Dank einer speziellen Schichtlüftung muss zudem im neuen Haftmaterialwerk deutlich weniger Zuluft erwärmt bzw. gekühlt werden; die Einsparung beträgt etwa 50.000 Kubikmeter Luft pro Stunde. „Und gerade Luft zu konditionieren ist ein sehr energieintensiver Vorgang“, sagt Uwe Hemminger von der EGS-plan. Der Wasserdampf, der benötigt wird, um die Papierbahnen zu befeuchten, wird nicht mehr – wie im bestehenden Werk – an einer einzigen zentralen Stelle erzeugt, sondern dezentral in der Nähe der Produktionsanlagen und damit bedarfsgerechter und mit weniger Energieverlusten aufgrund von Transportwegen.

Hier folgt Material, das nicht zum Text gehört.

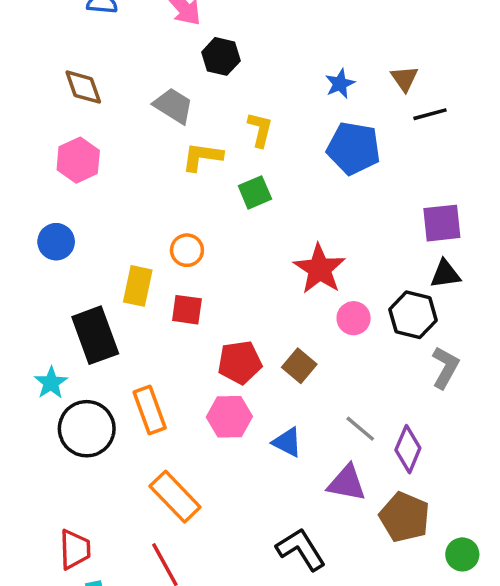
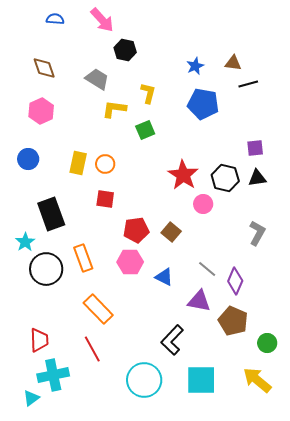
brown triangle: (405, 79) -> (233, 63), turned -48
purple square: (442, 223) -> (255, 148), size x0.7
yellow rectangle: (138, 286) -> (78, 163), moved
black hexagon: (413, 315) -> (225, 178), moved
black L-shape: (301, 549) -> (172, 340), turned -104

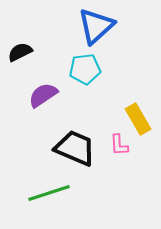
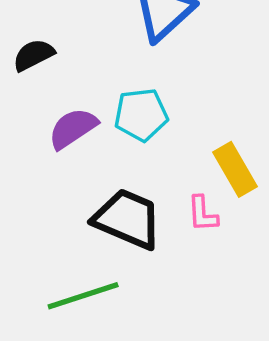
cyan pentagon: (85, 69) -> (141, 115), moved

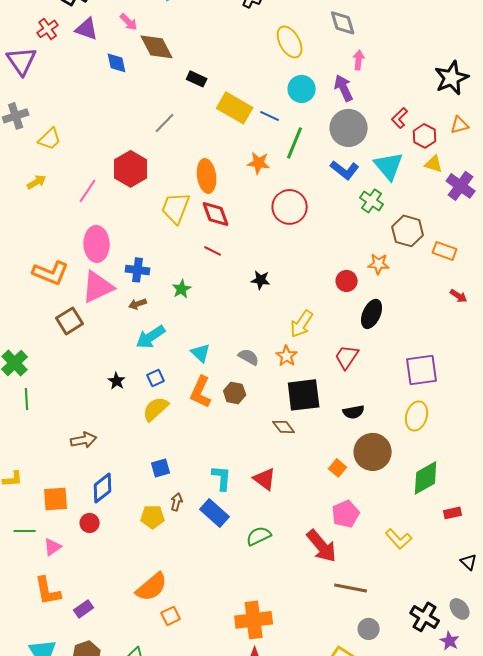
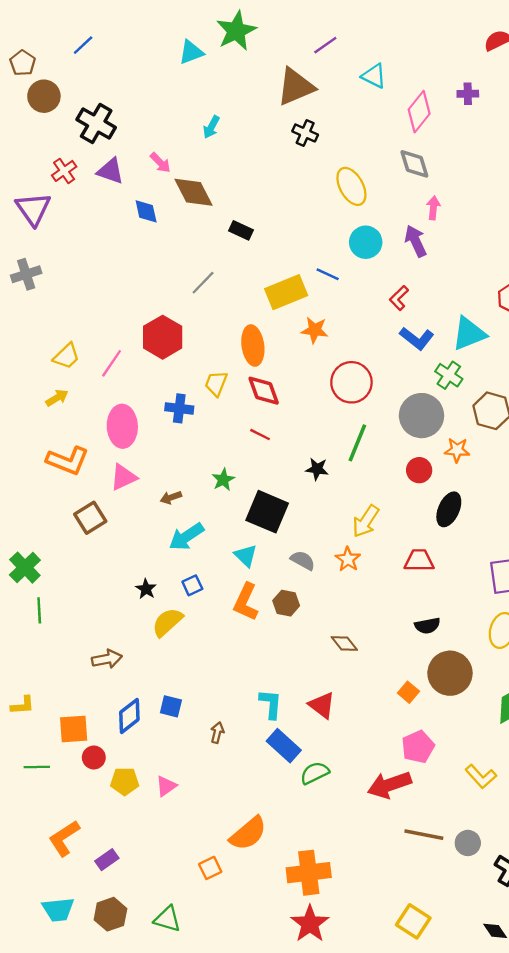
yellow rectangle: (235, 108) -> (286, 292), moved, turned -52
red L-shape: (400, 118) -> (399, 298), moved
gray circle: (349, 128) -> (421, 416), moved
yellow trapezoid: (50, 139) -> (66, 356), moved
green line: (295, 143) -> (357, 443), moved
cyan triangle: (389, 166) -> (469, 334), turned 48
yellow arrow: (37, 182) -> (57, 398), moved
yellow trapezoid: (176, 208) -> (216, 383), size x0.7
blue cross: (138, 270) -> (179, 408), moved
pink triangle: (98, 287) -> (123, 477), size x0.7
red trapezoid: (347, 357) -> (419, 560), turned 56
black square: (304, 395) -> (267, 512), moved, turned 30
yellow semicircle: (156, 409) -> (167, 622), moved
blue square: (161, 468) -> (171, 706), moved, turned 30
blue rectangle: (215, 513) -> (284, 746), moved
yellow pentagon: (153, 517) -> (125, 781), moved
red circle: (90, 523) -> (94, 757), moved
red arrow: (322, 546) -> (389, 785), turned 111
pink triangle: (53, 547) -> (166, 786), moved
orange semicircle: (152, 587) -> (248, 833), moved
orange L-shape: (48, 591) -> (64, 838), turned 68
gray circle: (369, 629) -> (468, 843), moved

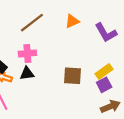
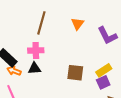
orange triangle: (72, 21) -> (78, 24), turned -32
brown line: (32, 23) -> (41, 23), turned -40

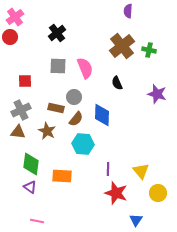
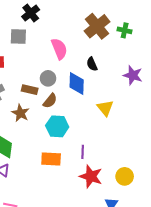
gray square: (58, 66) -> (18, 37), moved
blue diamond: (102, 115) -> (77, 83), moved
yellow triangle: (141, 171) -> (105, 108), moved
orange rectangle: (62, 176) -> (51, 159), moved
yellow circle: (158, 193) -> (125, 176), moved

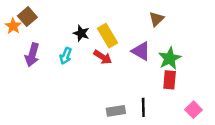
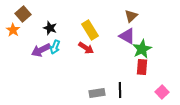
orange star: (13, 26) -> (13, 30), moved
black star: (81, 33) -> (50, 28), moved
purple triangle: (141, 51) -> (127, 36), moved
purple arrow: (32, 55) -> (41, 50), moved, turned 48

Beträchtliche Einsparungen
Mit diesen und weiteren Maßnahmen lassen sich in Summe beachtlichen Einsparungen realisieren. Im Vergleich zum Energiekonzept in dem Beschichtungswerk, das Herma 2008 in Betrieb genommen hat, spart das Unternehmen jetzt eine Strommenge, die etwa dem jährlichen Verbrauch von 200 Einfamilienhäusern entspricht, bei der Wärme entspricht die Einsparung dem Jahresverbrauch von etwa 100 Einfamilienhäusern. „Wir freuen uns sehr darauf, bald ein Beschichtungswerk zu betreiben, das nicht nur bei der Produktions- und Materialflusstechnologie Spitze sein wird, sondern auch in Sachen Energieeffizienz“, so Dr. Thomas Baumgärtner. Die planmäßige Inbetriebnahme ist für den kommenden Herbst vorgesehen; die Investitionssumme für das neue Beschichtungswerk beträgt gut 80 Millionen Euro.